Policy Routing on a FortiGate Firewall

This is a small example on how to configure policy routes (also known as policy-based forwarding or policy-based routing) on a Fortinet firewall, which is really simple at all. Only one single configuration page and you’re done. ;)

(Compared to my other PBR/PBF tutorials from Juniper ScreenOS and Palo Alto Networks, there is only one screenshot needed to explain the policy route. Ok, it is not that flexible, but easy.)

In my lab, I have a static default route to the wan1 interface. On the wan2 interface, there is a simple DSL connection to the Internet which shall be used for http/https traffic from the users. That is: Everything from the users IP segment ( to the destination ports 80 and 443 shall be forwarded to this DSL connection. But an exemption is still needed: If the destination is on the internal LAN, the connection should not be policy routed. (Of course, appropriate policies must be in place, too.) The configuration is done under Router -> Static -> Policy Routes:

That’s it. In the Forward Traffic Log, it is easy to see which destination interface is used, dependent on the destination port:

Forward Traffic Log with Destination Interface.

Featured image “DSCF1762” by Ronald Redentor de Veyra is licensed under CC BY-NC 2.0.

10 thoughts on “Policy Routing on a FortiGate Firewall

  1. Hello,
    Thanks a lot for your tuto but where is this option in V5.4 ?
    Router doesn’t exist …

    1. Hi Nicit,
      you probably have not enabled the feature under System -> Config -> Features -> Advanced Routing. Note that these settings only enable/disable the GUI sections while the actual features are enabled everytime.
      After that your “Router” sections should be present again.
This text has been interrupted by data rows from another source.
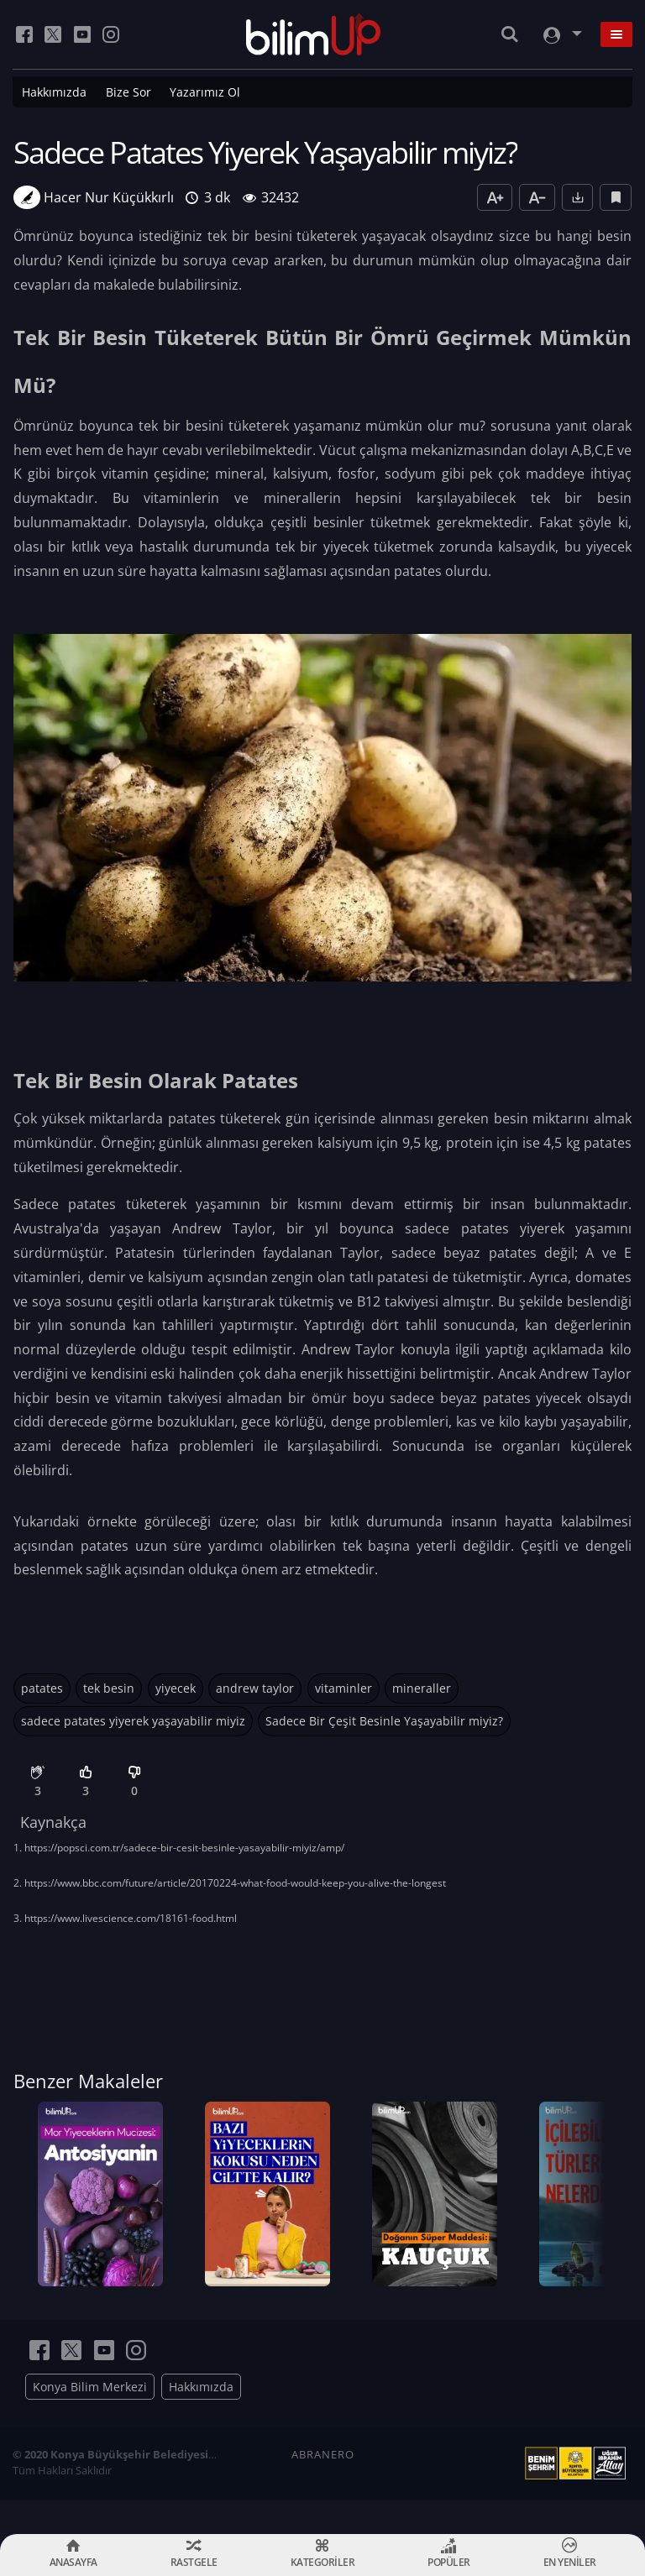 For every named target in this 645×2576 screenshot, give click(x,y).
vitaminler (343, 1688)
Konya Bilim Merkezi (90, 2420)
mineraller (421, 1688)
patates (42, 1688)
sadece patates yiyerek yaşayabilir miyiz (133, 1721)
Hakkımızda (54, 92)
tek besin (108, 1688)
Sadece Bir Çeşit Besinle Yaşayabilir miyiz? (384, 1721)
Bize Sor (128, 92)
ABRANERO (322, 2487)
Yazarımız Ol (205, 92)
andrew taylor (255, 1688)
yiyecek (175, 1688)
  2. if i use switch mode for internal / lan, then i create vlan on that, how to create routing from vlan to internal ?

    1. Hi djoun,
      I can’t see what you mean. If you have local configured networks (regardless of which kind, vlan, lan, internal, whatever) NO additional routing must be created since all networks are in the routing table automatically. You should see all the attached networks in the routing table.
      (Don’t forget the security policies prior to send traffic.)

      1. Hi,

        Can I use policy routes to “override” the internal routing table?

        I’ve got a server that needs to talk to a network (over vpn)
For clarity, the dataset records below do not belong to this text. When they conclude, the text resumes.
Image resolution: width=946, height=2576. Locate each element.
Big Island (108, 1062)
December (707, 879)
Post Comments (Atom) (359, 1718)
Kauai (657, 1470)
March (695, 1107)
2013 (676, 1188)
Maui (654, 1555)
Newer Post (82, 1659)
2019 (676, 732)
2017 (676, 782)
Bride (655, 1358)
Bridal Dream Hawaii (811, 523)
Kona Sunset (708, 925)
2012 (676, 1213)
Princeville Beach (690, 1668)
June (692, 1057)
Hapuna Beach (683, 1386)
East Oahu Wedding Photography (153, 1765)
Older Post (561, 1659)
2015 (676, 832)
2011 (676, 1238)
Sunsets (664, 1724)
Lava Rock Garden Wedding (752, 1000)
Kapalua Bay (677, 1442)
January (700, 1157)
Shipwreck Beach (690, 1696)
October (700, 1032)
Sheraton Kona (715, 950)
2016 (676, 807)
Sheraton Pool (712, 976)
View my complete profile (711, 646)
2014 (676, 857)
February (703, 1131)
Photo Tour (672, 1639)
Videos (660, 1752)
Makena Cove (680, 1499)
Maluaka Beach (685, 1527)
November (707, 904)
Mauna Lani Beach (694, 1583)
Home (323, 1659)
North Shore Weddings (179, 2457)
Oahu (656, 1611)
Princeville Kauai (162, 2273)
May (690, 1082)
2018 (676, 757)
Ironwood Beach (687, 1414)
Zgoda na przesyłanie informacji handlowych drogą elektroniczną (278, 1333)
        The ip-space on that network overlaps with that of a local vlan (not the one that the server is on)

        The server does not need to talk to the local vlan, so I figured I could just use a policy that looks like this:

        x.x.x.10(server) -> y.y.y.0(remote network) via. vpn-interface.
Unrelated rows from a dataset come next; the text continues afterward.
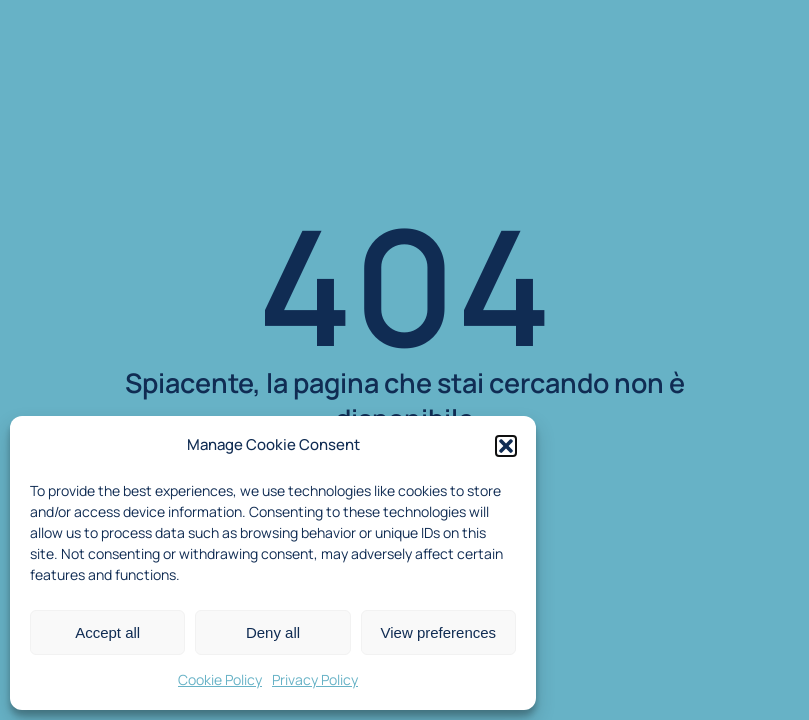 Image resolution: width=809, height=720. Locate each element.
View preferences (439, 632)
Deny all (273, 632)
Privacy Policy (315, 679)
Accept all (107, 632)
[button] (506, 446)
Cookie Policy (220, 679) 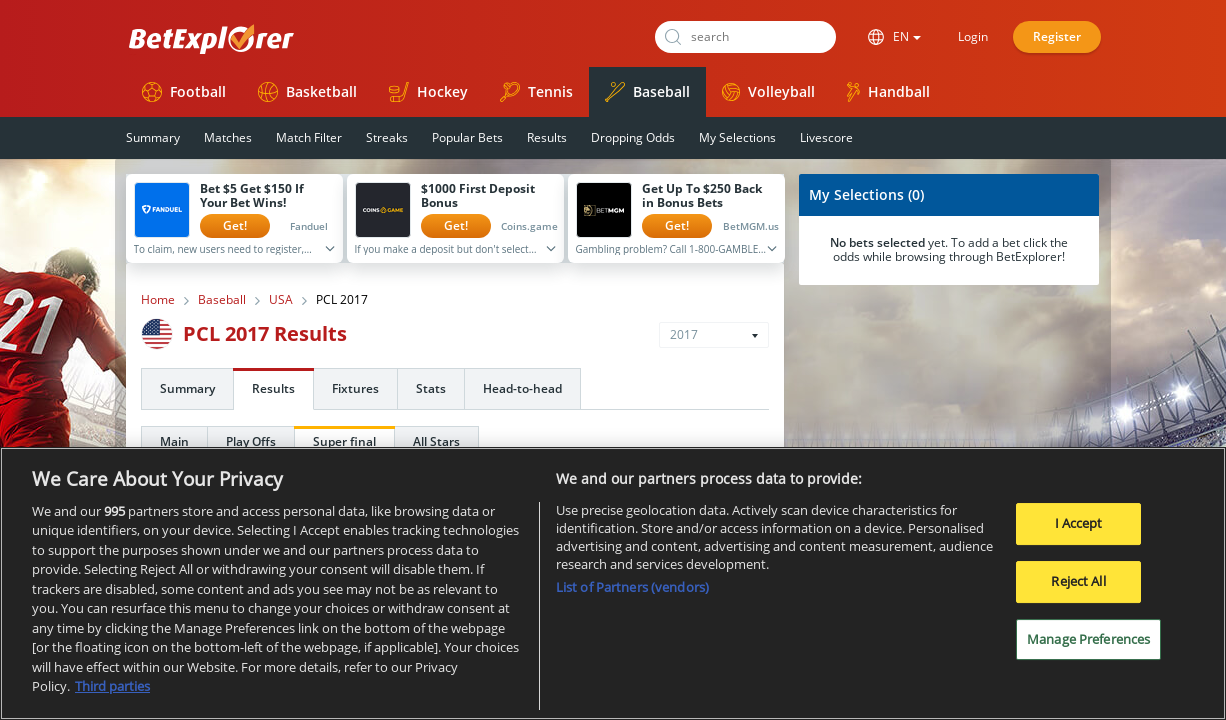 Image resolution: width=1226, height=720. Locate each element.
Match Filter (309, 137)
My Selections (737, 137)
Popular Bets (467, 137)
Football (184, 92)
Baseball (647, 92)
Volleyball (768, 91)
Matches (228, 137)
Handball (888, 92)
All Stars (436, 441)
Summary (153, 137)
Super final (344, 441)
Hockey (428, 92)
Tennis (536, 92)
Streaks (387, 137)
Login (973, 36)
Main (174, 441)
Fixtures (355, 388)
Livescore (826, 137)
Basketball (307, 92)
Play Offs (251, 441)
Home (158, 300)
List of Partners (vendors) (632, 592)
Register (1057, 36)
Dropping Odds (633, 137)
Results (547, 137)
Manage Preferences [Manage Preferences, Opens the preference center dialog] (1088, 644)
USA (281, 300)
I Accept (1079, 529)
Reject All (1078, 586)
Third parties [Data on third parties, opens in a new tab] (112, 692)
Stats (431, 388) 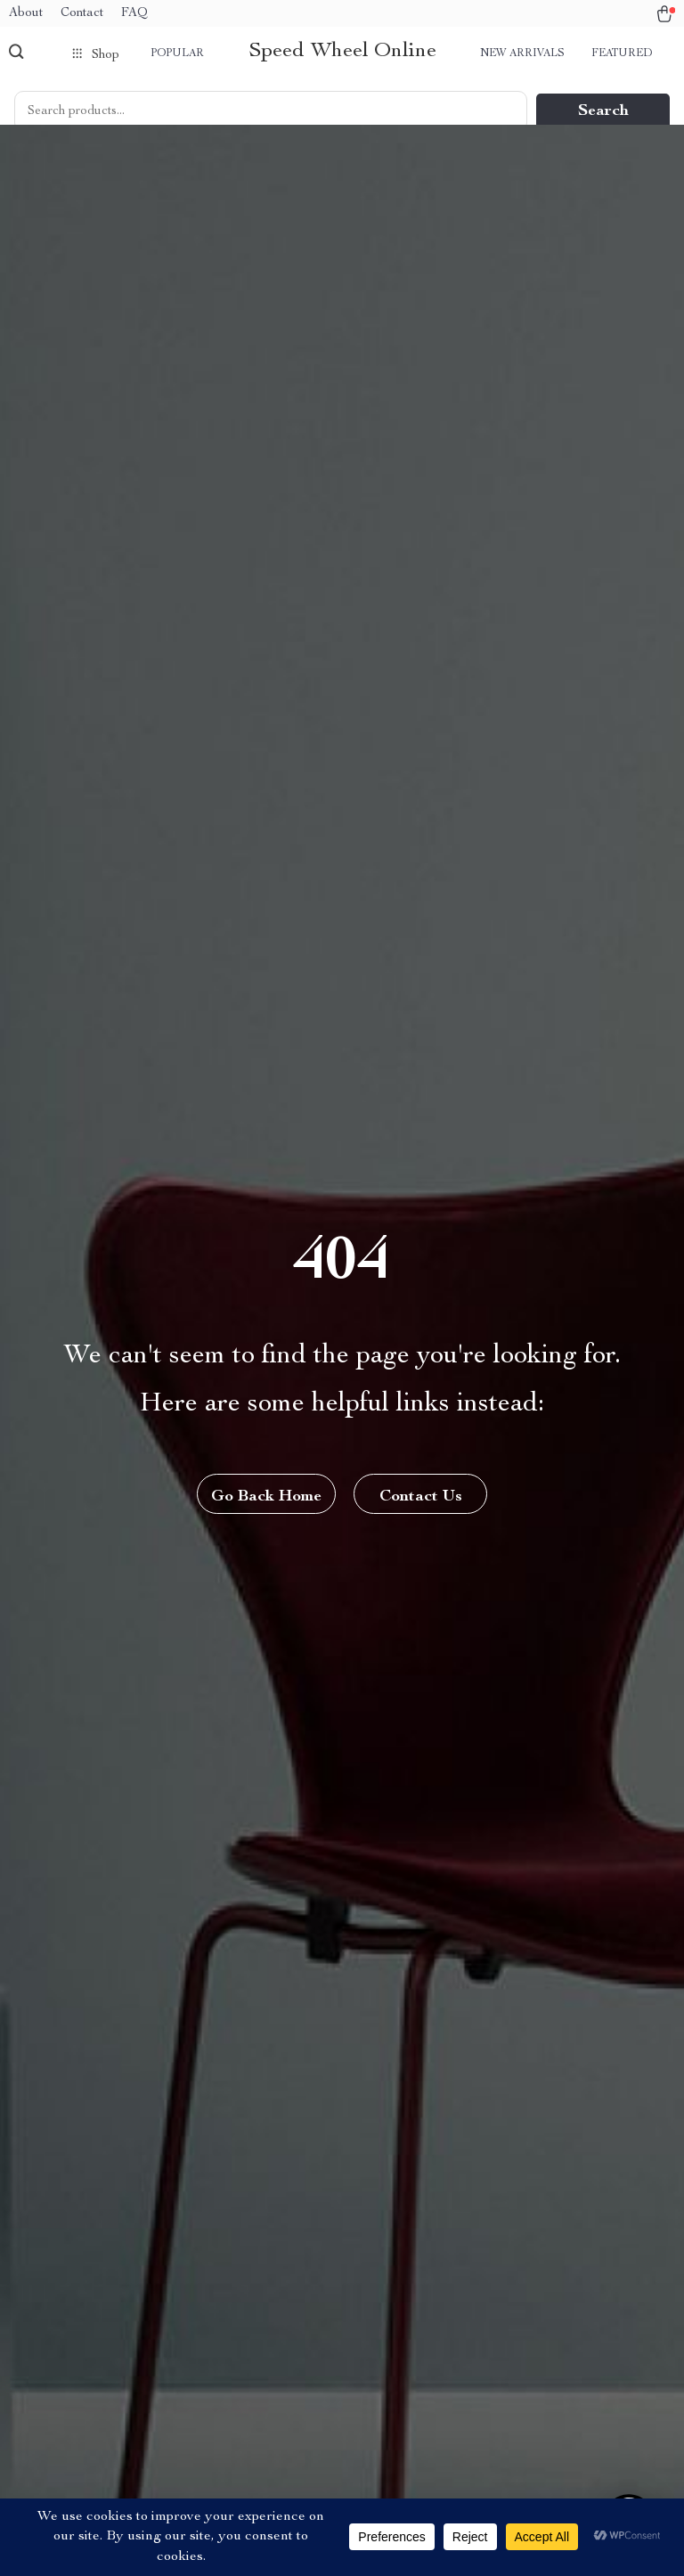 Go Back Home (266, 1497)
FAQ (134, 13)
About (26, 13)
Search (603, 111)
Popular (177, 53)
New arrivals (522, 53)
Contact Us (420, 1497)
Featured (621, 53)
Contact (82, 13)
        Flow Trace shows that it is still trying the local vlan interface for traffic destined to the ipsec interface.

        Any thoughts?

        1. You can move the “except”-rules to the top. I.e. set action deny for the items that should not be policy routed.

        2. Hey Hans,

          yes indeed, you can use policy routes for that. They will override the normal routing table. However, I am not quite sure if this is the case for “local connected” networks, since your local vlan interface is LOCAL and not only a “route”. Maybe you must google for that? (Or double check the policy route configuration ;))


          1. Hey!

            I had to do the following to get the results I wanted.

            1. Create a static route for the attached network (vlan).
            2. re-config the vpn as a policy based vpn and not interface/route based.
            3. apply policy based routing as needed.

            Only then would the traffic from the server be affected by policy based routing.


  3. If Cisco device omitted crypto map then we are getting ping peer IP of the physical interface but when established crypto map in IPsec we can’t ping peer IP but also ipsec phase one us up but phase2 in not up.